SAN'A, Yemen - Fighting spilled across Yemen's capital Thursday, and frightened residents fled or cowered in basements as a powerful militia alliance warned President Ali Abdullah Saleh to either step down or face civil war. At least 28 people were killed as the four-day death toll neared 110.
The bold ultimatum reflected the growing confidence among the opposition forces - led by Yemen's largest tribe - that they could be gaining the upper hand against Saleh's regime with the uprising shifting from near-daily street protests to fast-moving urban combat.
But Saleh has shown he will not go easily. He has managed to ride out swelling antigovernment demonstrations for more than three months, defections of military commanders, and pressure from Arab neighbors and Western powers to leave office.
The difference this time could be the vast influence of Yemen's main tribes, which command well-armed militias and can tap into traditional clan-based loyalties to try to bring down Saleh's 32-year rule.
In the latest battles, government forces pounded tribal fighters with artillery and mortar rounds even as fighting fanned out around the capital, San'a, to areas that included the airport zone. Hundreds of Yemenis raced out of San'a or took refuge in basements to escape mortar strikes.
Fighting also flared in other hot spots around the country, which has the world's most active al-Qaeda-inspired group.
But there was no indication that Islamic extremists were joining the offensive.

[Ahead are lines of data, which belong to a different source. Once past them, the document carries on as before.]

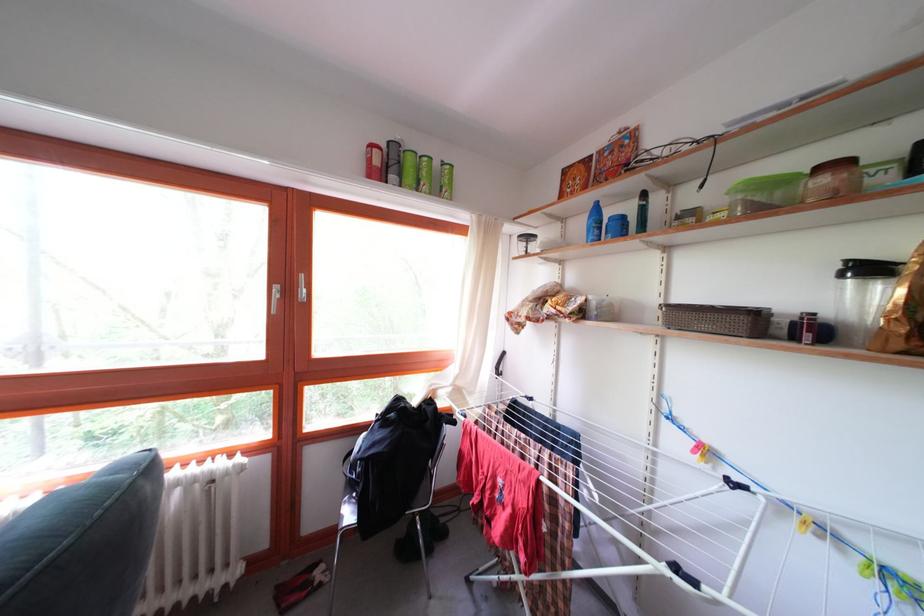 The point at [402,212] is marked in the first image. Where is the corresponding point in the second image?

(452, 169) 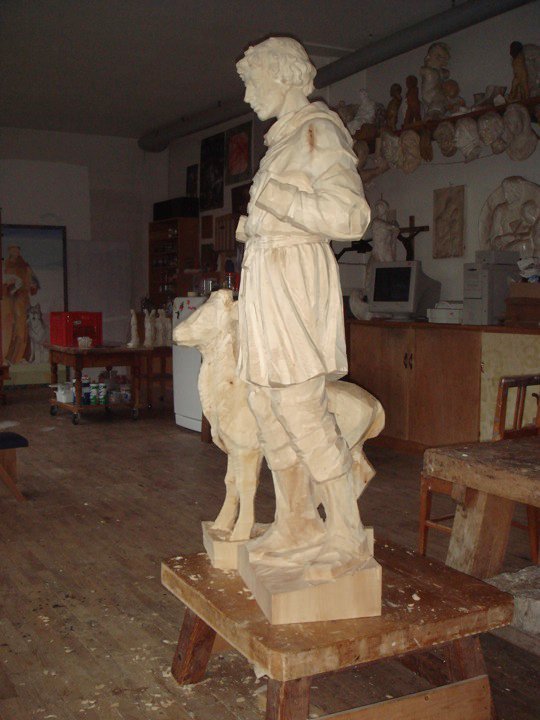 Where is `large painting`? The height and width of the screenshot is (720, 540). large painting is located at coordinates (53, 265). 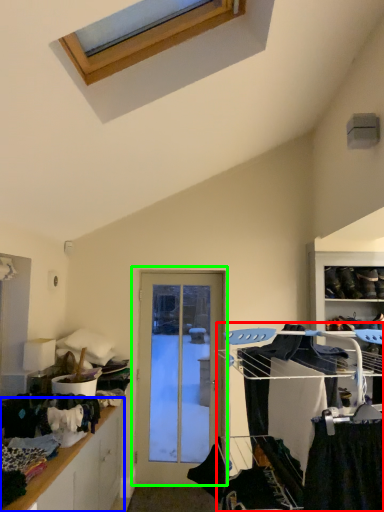 Question: Considering the real-world distances, which object is closest to bunk bed (highlighted by a red box)? cabinetry (highlighted by a blue box) or door (highlighted by a green box).

Choices:
 (A) cabinetry
 (B) door

Answer: (A)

"The tribes are all moving against the president and have a golden opportunity to push Saleh to step down," said Faris Sadqaf, a Yemeni political analyst.

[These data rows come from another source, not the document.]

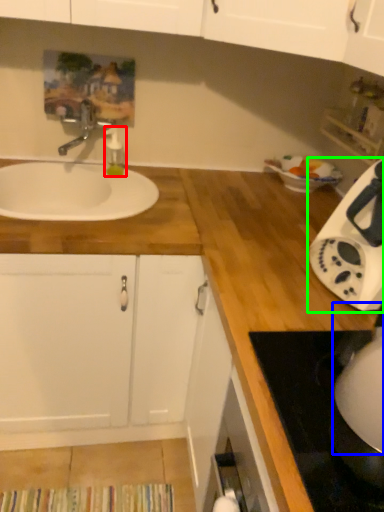 Question: Which object is positioned closest to soap dispenser (highlighted by a red box)? Select from appliance (highlighted by a blue box) and home appliance (highlighted by a green box).

Choices:
 (A) appliance
 (B) home appliance

Answer: (B) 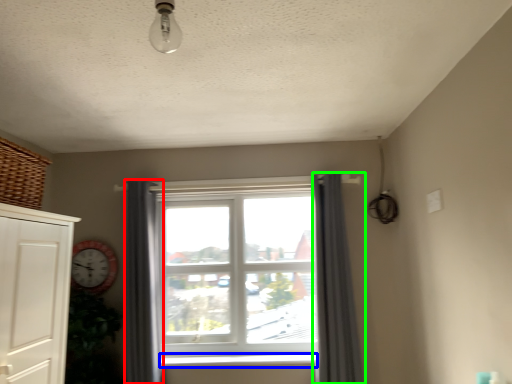 Question: Based on their relative distances, which object is nearer to curtain (highlighted by a red box)? Choose from window sill (highlighted by a blue box) and curtain (highlighted by a green box).

Choices:
 (A) window sill
 (B) curtain

Answer: (A)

Under Yemen's ancient codes, tribal leaders can declare that members follow their orders above all others. This potentially gives tribal chiefs the power to order government soldiers from their clans to stand down.
There were no apparent signals of mass defections from Saleh's military. But some key commanders have jumped to the opposition, and the leader of Yemen's largest tribe, Sheikh Sadeq al-Ahmar, warned that Saleh had the option to step down or be held accountable for "dragging the country to a civil war."
The battles broke out Monday after an attempt by government forces to storm Ahmar's compound in the heart of San'a.
By Thursday, the clashes had widened to include areas around the San'a airport.
At least 109 people have been killed, including at least 28 Thursday.